**PROBLEM:** From the data below, return each line in which the string "enfrentam" is found.

**STUDY MATERIAL:**

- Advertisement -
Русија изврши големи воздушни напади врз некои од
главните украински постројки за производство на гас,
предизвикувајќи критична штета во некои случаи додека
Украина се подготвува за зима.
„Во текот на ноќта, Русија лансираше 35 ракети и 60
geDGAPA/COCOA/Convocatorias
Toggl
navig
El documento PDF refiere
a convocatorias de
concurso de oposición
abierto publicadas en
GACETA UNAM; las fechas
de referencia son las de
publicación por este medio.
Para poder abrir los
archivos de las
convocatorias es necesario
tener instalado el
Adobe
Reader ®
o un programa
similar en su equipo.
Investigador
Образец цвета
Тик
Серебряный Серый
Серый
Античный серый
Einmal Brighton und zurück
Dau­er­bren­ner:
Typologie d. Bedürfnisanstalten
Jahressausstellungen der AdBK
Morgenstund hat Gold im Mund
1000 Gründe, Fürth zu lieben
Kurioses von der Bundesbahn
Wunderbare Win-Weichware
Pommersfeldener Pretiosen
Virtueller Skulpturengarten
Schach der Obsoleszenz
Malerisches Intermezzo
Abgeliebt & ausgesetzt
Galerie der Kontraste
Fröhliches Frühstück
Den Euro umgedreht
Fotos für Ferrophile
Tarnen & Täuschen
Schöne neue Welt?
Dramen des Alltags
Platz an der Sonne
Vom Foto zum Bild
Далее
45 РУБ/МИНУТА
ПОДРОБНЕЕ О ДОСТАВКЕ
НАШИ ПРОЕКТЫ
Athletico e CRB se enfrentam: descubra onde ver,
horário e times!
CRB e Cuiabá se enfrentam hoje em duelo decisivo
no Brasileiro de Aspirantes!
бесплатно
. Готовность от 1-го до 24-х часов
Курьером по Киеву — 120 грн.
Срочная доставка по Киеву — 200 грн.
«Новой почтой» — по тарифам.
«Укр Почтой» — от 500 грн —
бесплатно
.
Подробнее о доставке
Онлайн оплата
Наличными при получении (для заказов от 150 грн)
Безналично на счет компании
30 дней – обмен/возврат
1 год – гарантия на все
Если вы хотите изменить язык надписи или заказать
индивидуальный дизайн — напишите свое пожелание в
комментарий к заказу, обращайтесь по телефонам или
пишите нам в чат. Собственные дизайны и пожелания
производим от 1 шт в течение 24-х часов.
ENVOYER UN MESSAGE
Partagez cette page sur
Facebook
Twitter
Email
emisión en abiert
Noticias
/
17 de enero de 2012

**ANSWER:**
Athletico e CRB se enfrentam: descubra onde ver,
CRB e Cuiabá se enfrentam hoje em duelo decisivo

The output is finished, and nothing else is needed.